If I have local access to a computer and a hammer I can also smash it. I don't even need root rights for that.
That whole campaign was so flimsy in making, so obviously wrong. Make some fancy logos, some catchy names and tell utter bullshit and hope people without technical knowledge won't grasp what's actually going on.
And have some greenscreen video takes, omfg!

Holy crap. And then this strange Viceroy stock market enterprise in the background...

Later, after tech folks are really upset, publish some lame excuses and "explain" why you informed the hardware (!) vendor just 20 h before you went disclosure with your bullshit.


Nonetheless I'd rather have no PSP at all.
I also guess that it will take fairly long for these updates to actually arrive in firmware. If at all. A lot of mainboard makers are "shy" to roll out firmware updates, probably because they have to invest (probably little) money. The boards are already sold, that's it. Unless it explodes in your face in more than 10% of boards some rarely issue updates.
And this is nothing the kernel can do; like ucode.

This is another reason why we need Libre/Coreboot!

maybe all CPU vendors should simply stop putting remote access functionality in their CPU enablement stack?

So let's say I'm your computer distributor (not even manufacturer). Let's say some 3 letter agency, or some less-than-savoury friends come and tell me to put this in your Ryzens. I just boot a USB to "root" because BIOS is unlocked and all that and put my own PSP firmware in. Then proceed to do whatever else as usual and give you the machine (possibly without an OS).

You're now hosed without a way to know it whatsoever. I can't understand why all the AMD fanboys refuse to see this gaping hole for what it is.

The "root required" is completely irrelevant.

I don't think the issue is that there is a vulnerability that has to be patched, but instead with the way this whole thing was reported, and the fact that it seems to want to paint AMD in the worst possible light. IOW, it was a hit-job.

Also, I can understand why all the Intel fanboys want to blow this out of proportion; so that everyone will stop looking at the gaping holes in current Intel CPUs (Spectre and Meltdown). See, I can turn this into an AMD vs. Intel fanboy argument too.

Your scenario can happen with or without these "vulnerabilities", and no matter what the CPU vendor is. If one of the three letter agencies want to bug a machine, they'll bug a machine, plain and simple.
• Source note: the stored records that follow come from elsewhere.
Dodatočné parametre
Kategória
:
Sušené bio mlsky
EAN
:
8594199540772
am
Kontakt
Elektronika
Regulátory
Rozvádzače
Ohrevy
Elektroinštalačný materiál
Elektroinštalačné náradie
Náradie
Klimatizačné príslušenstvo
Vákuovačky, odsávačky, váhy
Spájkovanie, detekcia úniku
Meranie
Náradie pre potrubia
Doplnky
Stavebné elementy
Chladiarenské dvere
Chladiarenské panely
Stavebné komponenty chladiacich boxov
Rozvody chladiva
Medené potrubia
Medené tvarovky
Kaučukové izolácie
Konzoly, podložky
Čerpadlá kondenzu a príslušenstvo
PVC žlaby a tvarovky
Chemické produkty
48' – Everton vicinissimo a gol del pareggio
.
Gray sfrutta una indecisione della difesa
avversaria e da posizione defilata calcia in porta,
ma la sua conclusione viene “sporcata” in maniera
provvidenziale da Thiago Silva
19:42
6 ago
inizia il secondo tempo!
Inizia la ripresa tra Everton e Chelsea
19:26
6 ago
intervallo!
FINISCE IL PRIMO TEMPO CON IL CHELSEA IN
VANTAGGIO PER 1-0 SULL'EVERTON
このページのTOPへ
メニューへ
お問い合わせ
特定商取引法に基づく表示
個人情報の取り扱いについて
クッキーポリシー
It's absolutely relevant. The fact is -anyone- can boot -any- LiveUSB to -any- computer -anyway-. Period. That's kinda the whole point of LiveUSB's, so that users -can- get that highest tier of access. It's not a security hole if it's a root user. Now if that root user wants to rip off his customers then he can, but is his own damn fault and he can do it with or without this.
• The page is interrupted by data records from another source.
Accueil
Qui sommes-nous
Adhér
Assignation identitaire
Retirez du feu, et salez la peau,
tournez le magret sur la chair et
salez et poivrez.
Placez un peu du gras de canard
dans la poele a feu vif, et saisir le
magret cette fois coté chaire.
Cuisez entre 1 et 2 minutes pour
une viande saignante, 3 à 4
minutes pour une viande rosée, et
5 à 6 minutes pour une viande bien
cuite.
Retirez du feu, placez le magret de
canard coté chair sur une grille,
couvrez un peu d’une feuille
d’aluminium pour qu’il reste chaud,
Then they will loose market share to the other CPU vendor who still puts in remote access functionality. This is not added by Intel and AMD in order to be evil, they put it there because it's a wanted feature by big corporate it departments so that they can more easily administrate the entire companies computers.
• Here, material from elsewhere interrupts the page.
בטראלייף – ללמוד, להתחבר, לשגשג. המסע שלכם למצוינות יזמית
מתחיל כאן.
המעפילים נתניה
I don't think that we will see these features disable in the near future. For one it's a highly sought after feature by a large portion of Intels and AMDs large customers. And secondly these subsystems handle various things that are needed (boot, setup of various motherboard and cpu systems and so on) so they cannot be selectively disabled either, i.e they are built in so hard that they are needed in order to use the CPU at all.

Enterprises don’t give a crap about security related firmware updates. They only care about “drama queen” cases like Adobe, Windows, Java. They don’t even update their network edge devices, VPNs, which is pretty dangerous. D-link even got sued by the FTC for their devil may care attitude towards updates.

Easy solution: sell these big corporate IT departments something different from what you sell to the regular public.

There were some legit vulnerabilities though, not anywhere near as bad as they made it look like, but it makes sense to publish updated firmwares for that.